Вовремя я стал на bitbucket переезжать.

Вовремя я стал на bitbucket переезжать.

Если ты не осилил gitignore, то без разницы куда уезжать.

Показательно:

Languages

    7 Perl
    1 PHP

т.е. с java ни одного гения, а кол-во на перле их отчегото больше

Причем здесь битбакет?

Не сразу разобрался в чем дело, думал опять нашли дыру в github`е.

И причем тут гитхаб? ССЗБ.

И причем тут гитхаб? ССЗБ.

При том, что это происходит на нем? :)

так написано, как будто это они виноваты.

тут надо писать не «веселье в гитхабе», а «идиоты в гитхабе».

а на кой хрен загружать приватные ключи?

тут надо писать не «веселье в гитхабе», а «идиоты в гитхабе».

Странно у тебя как-то с пониманием.
Имхо и то и то прекрасно подходит.

Просто идиоты грубо как-то, бэ.

а на кой хрен загружать приватные ключи?

Как на кой. Это как девственницы нагибаются с разрезами до живота перед парнями.

Вообще-то, если смотреть по репозиториям, то там и сишники, и джависты.

Сходил бы по ссылке, не нёс бы такого бреда.

рубистов ещё много и питонщиков.

А большая часть просто идиотов, который без разбора «бекапят» на гитхабе ~/.*

Это здесь уже было? В Китае заблокирован GitHub

Ссылки на все ключи (не сами ключи!)

#!/bin/bash
for n in {1..44}
do
        wget -O - "https://github.com/search?p=$n&q=path%3A.ssh%2Fid_rsa&ref=searchresults&type=Code" | grep -Eo "\".*?/.ssh/id_rsa(\.pub)?" | sed -e 's/^.\{1\}//' |  sed s/^/"https:\/\/github.com"/ >> key_links.txt
done

key_links.txt можно скормить wget'у

P.S. Использовать только в целях ознакомления, не было ли утечки ключей из проектов, с которыми вы каким-либо образом связаны.

О, спасибо :)
Правда мне не нужны, у меня своих ключей целые папки.

руки битбакет не выравняет

Ссылки можно скормить сюда:

#!/bin/bash
file=$1;
while read -r line; do
    raw=`echo $line | sed 's/tree/raw/g'`;
    echo "download  $raw";
    save_file=`echo $line | awk 'BEGIN { FS = "/"; } { print $4 "_" $5 "."$9 }'`;
    echo "Download $save_file";
    wget -qO $save_file $raw
done < $file;

./grab_keys.sh key_links.txt

DSA туда же https://github.com/search?p=1&q=path:.ssh/id_dsa&ref=searchresults&am...

Правда мне не нужны, у меня своих ключей целые папки.

А зачем они нужны (ключи с чужих компутеров)?

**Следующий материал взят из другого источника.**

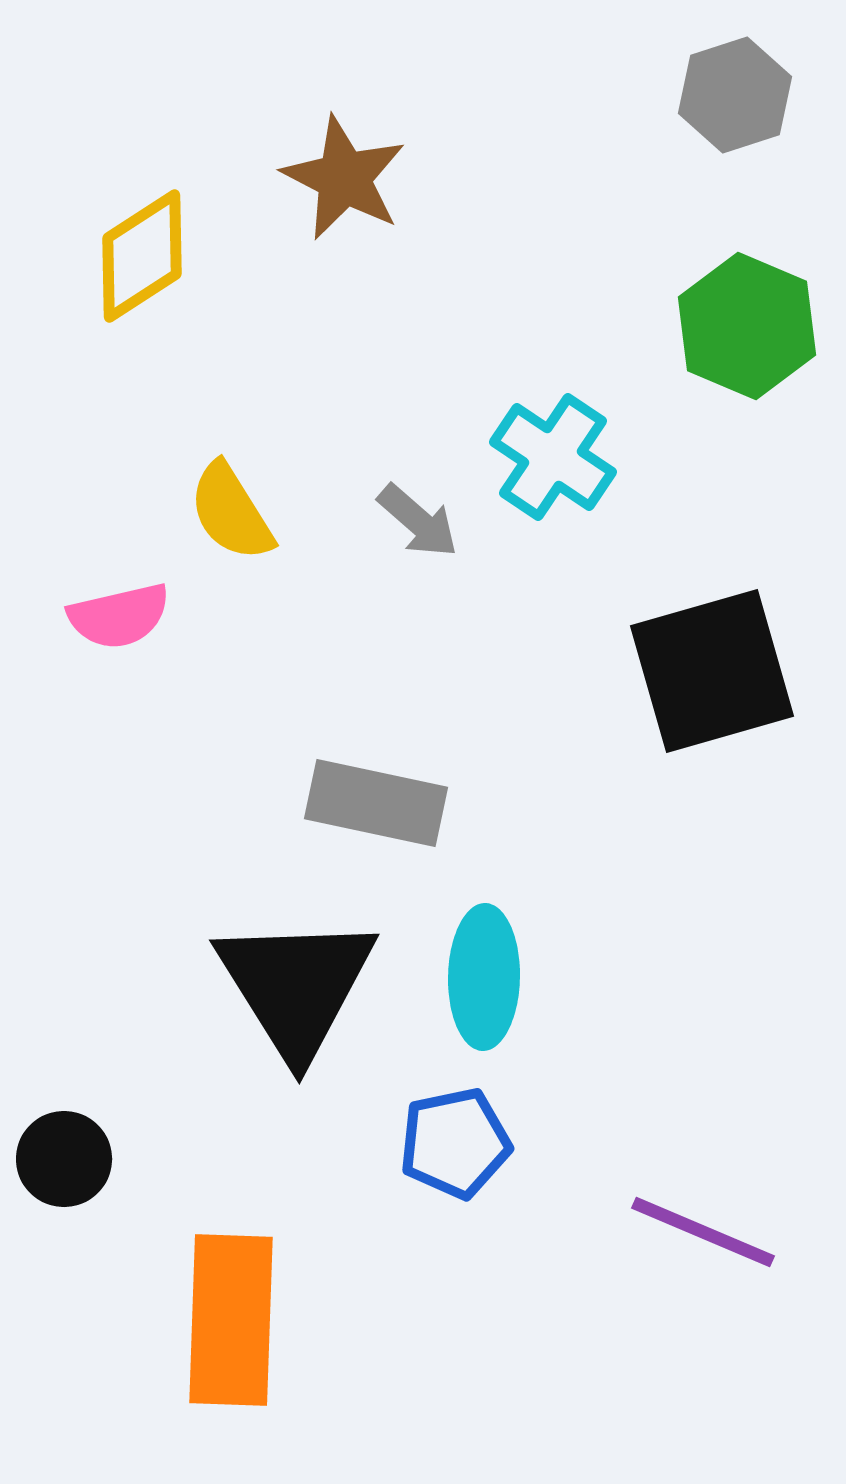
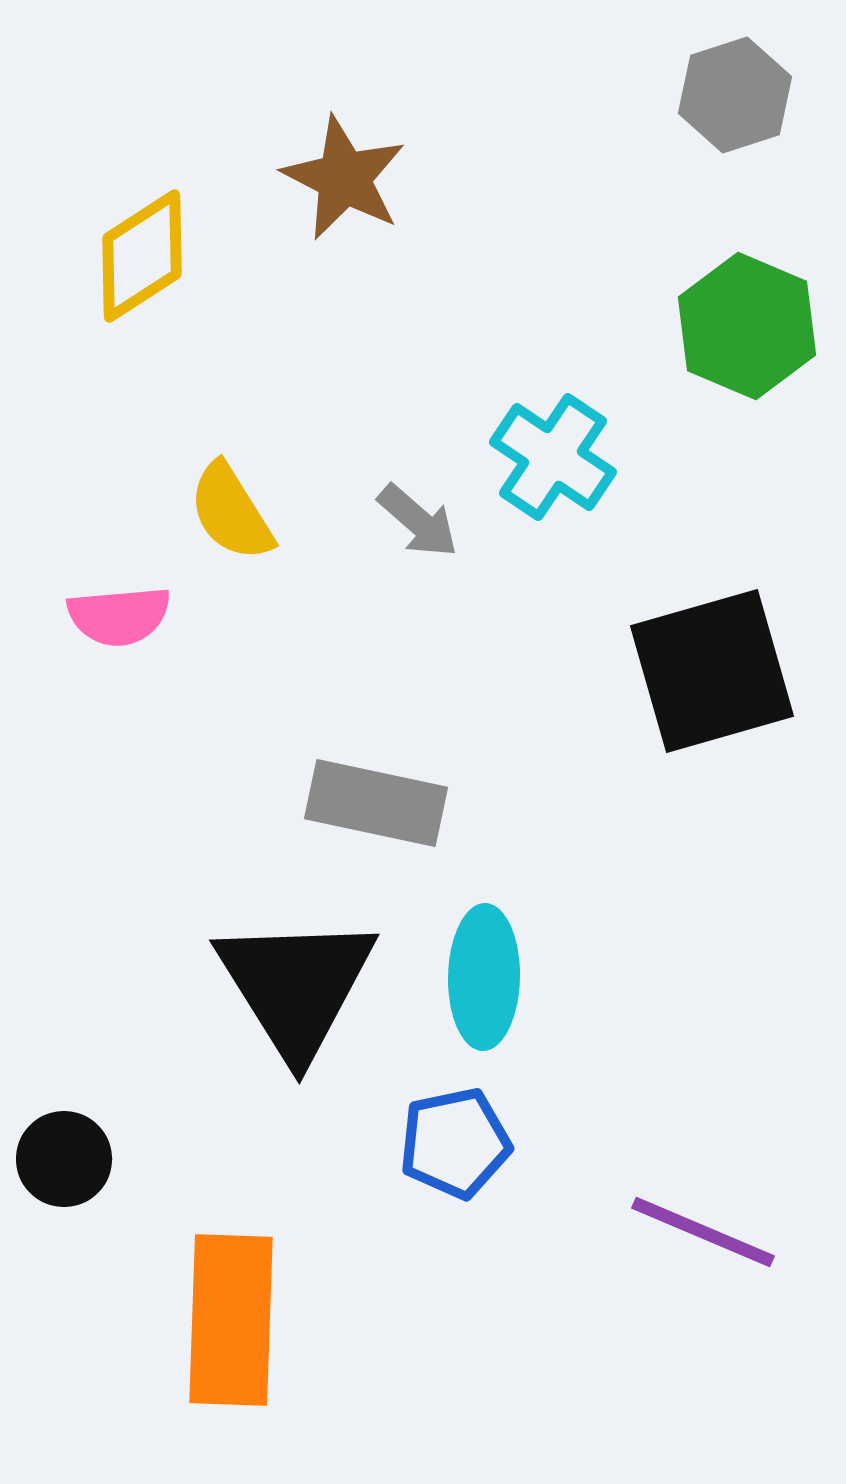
pink semicircle: rotated 8 degrees clockwise
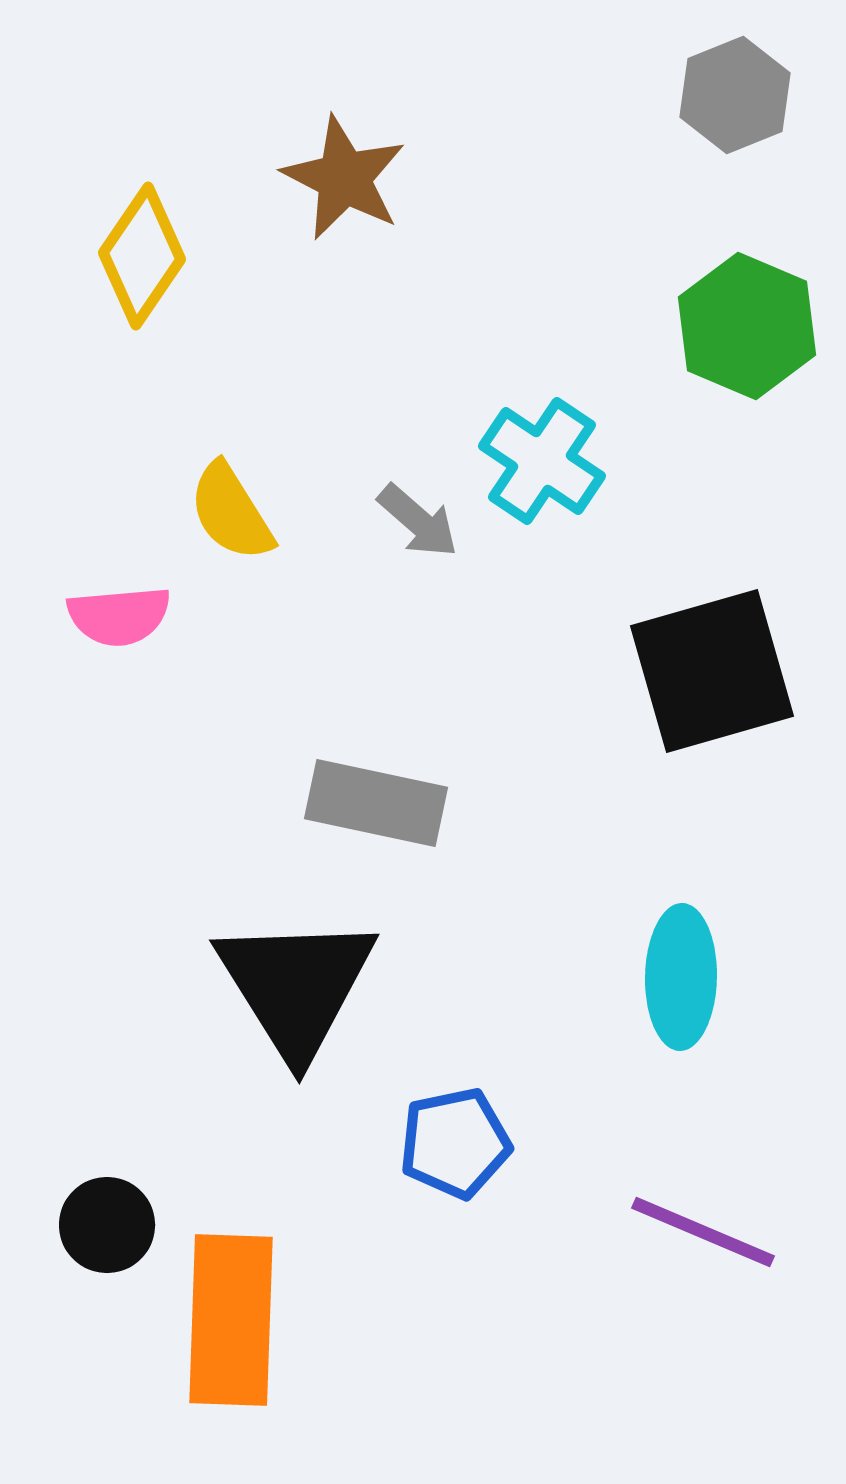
gray hexagon: rotated 4 degrees counterclockwise
yellow diamond: rotated 23 degrees counterclockwise
cyan cross: moved 11 px left, 4 px down
cyan ellipse: moved 197 px right
black circle: moved 43 px right, 66 px down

Его ведь вроде не на своём компутере использовать нельзя?

Его ведь вроде не на своём компутере использовать нельзя?

ЩИТО?

Да кстати.
Самое интересно не то, что там полно тупых виндятлов которые оставили свои ключики.

Куда забанее, что там есть пара людей которые знали, что у них там паблик ключи и это не безопасно.
И что же они сделали?
Правильно! Они удалили ключи и сделали коммит :D

Льзя что-ли? Вот сюрприз. Был лучшего мнения об всех этих rsa/dsa. Так что, когда он просит ввести passphrase, это не шутка?

Вообще-то [:|||:] https://www.google.com/search?q=site:pastebin.com BEGIN RSA PRIVATE KEY

Смысла тогда не понимаю в этих rsa/dsa. Это всё равно что пароль на бумажке записать получается.

Был лучшего мнения об всех этих rsa/dsa.

Я чаем подавился.

Ты это серьёзно?

man Криптосистема с открытым ключом

Понятия не имею, как они работают. Всегда думал, что если секурити специалисты, например в моей компании, дают доступ по ssh извне, они понимают что делают.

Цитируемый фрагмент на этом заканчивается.